Documents as historical facts
November 21st, 2022
Peni and I went to the cinema yesterday. We saw She Said by Maria Schrader. The film recounts the investigation Jodi Kantor and Megan Twohey achieved into the abusive conduct of Hollywood producer Harvey Weinstein. The film is based on the book Chasing the Truth by Kantor and Twohey, adapted by Ruby Shamir, based on the book She Said by the two investigative reporters of The New York Times.
When we planned to see the movie, I hadn't read the book yet, so I did. She Said is well-written, very didactic, which accounts for the difficulties the two journalists faced in carrying out their investigation.
There was one aspect that especially interested me. Weinstein's victims could not reveal their story because they had signed confidentiality agreements; Kantor and Twohey realized that the story they wanted report was not only what had happened but the very existence of those settlements.
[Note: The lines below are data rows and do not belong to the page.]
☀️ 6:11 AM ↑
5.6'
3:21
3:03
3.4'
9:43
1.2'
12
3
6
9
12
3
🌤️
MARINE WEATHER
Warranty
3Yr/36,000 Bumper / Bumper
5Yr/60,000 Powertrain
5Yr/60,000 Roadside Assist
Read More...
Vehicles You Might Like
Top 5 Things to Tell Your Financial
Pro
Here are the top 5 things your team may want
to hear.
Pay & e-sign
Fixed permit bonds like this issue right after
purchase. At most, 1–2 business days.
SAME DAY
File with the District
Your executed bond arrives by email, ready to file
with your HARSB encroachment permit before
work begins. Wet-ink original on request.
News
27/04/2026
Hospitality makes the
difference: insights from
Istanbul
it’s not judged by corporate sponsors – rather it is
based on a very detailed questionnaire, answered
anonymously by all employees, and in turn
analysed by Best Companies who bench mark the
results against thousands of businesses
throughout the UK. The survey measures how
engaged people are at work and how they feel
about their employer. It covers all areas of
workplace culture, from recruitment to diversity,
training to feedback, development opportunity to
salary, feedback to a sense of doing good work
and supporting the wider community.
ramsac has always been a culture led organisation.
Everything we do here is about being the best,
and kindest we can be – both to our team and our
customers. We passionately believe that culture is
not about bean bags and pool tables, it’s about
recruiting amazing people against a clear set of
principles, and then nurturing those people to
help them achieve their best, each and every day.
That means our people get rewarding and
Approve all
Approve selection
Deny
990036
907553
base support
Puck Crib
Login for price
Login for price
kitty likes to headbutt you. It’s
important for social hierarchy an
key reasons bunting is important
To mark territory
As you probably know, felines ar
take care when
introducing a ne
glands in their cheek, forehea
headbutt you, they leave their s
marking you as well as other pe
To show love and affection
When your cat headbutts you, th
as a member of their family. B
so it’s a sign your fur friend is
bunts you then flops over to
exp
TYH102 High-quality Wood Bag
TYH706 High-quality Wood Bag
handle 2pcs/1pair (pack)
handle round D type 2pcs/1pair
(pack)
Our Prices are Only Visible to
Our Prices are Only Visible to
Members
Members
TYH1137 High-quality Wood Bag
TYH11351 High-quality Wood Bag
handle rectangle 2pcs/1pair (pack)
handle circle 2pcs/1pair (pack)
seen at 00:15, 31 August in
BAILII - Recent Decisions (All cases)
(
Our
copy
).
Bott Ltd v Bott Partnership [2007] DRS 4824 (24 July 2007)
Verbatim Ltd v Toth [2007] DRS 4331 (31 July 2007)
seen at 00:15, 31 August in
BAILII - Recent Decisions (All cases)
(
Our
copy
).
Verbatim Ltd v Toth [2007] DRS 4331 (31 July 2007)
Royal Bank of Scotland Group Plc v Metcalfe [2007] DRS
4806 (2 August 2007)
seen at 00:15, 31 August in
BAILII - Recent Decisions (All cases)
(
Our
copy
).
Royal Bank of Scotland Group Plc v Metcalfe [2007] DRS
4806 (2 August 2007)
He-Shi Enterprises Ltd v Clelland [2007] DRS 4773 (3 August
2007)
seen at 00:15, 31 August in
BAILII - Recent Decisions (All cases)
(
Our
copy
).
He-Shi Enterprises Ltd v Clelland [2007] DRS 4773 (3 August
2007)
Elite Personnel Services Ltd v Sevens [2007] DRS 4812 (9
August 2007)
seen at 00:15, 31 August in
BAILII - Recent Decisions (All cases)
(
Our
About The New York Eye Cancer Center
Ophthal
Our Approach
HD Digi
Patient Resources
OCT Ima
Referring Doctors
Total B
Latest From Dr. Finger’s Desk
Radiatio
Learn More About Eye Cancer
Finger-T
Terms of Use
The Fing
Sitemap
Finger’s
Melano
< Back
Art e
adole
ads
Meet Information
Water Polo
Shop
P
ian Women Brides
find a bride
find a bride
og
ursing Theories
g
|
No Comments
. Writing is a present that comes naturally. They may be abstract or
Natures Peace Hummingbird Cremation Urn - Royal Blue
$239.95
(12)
Documents are not just sources for the story; they are the story.
In my discipline, some authors have realized the relevance of documents not as sources, which supposedly tell us the data, but as historical facts.
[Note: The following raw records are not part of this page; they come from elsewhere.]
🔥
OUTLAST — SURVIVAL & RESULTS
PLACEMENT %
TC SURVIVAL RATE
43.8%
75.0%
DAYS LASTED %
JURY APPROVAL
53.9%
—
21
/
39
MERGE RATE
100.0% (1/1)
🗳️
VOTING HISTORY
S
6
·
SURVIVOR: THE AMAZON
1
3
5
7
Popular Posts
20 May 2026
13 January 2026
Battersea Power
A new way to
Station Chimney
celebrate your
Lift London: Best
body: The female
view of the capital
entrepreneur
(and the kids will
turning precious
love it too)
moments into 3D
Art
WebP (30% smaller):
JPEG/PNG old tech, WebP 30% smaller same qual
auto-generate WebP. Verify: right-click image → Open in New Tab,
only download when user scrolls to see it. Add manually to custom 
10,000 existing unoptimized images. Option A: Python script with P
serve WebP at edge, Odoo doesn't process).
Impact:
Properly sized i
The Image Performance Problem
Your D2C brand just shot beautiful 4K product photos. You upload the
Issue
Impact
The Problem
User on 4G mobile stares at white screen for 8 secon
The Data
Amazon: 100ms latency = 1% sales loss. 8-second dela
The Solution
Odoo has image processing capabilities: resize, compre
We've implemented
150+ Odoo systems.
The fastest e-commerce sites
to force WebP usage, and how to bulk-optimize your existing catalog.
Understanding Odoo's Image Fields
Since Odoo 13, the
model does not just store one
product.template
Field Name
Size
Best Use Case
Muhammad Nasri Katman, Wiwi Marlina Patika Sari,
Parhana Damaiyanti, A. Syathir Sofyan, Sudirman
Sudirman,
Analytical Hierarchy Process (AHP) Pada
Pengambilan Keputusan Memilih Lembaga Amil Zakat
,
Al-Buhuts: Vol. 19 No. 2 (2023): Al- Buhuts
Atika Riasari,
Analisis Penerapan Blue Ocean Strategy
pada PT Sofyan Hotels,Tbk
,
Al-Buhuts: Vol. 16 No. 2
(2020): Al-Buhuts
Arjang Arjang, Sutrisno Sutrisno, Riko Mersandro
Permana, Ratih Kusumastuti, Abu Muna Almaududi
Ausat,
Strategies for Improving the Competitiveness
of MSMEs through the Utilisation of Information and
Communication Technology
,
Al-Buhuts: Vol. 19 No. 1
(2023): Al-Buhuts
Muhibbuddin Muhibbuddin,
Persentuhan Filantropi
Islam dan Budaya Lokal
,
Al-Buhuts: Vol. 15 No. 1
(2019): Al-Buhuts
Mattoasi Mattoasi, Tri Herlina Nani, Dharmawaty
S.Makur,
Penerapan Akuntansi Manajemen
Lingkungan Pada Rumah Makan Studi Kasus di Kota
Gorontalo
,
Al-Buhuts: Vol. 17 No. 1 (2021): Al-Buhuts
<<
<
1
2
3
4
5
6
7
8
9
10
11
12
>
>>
Raul Hilberg proved that the destruction of the European Jews in Germany was conducted intentionally by the institutions of the Nazi government because the state bureaucracy recorded everything that had happened.
Camilo Vicente Ovalle did something similar in Mexico. The Dirty War of the 1970s was a State Crime since the official documents showed that the police and military bureaucracy were committing crimes against the population.
As historians, we are never entirely convinced that what we read in the sources is the true, but we are sure of the very existence of the source, the document. It is time to stop believing that documents are just a way to "see" history: documents are history.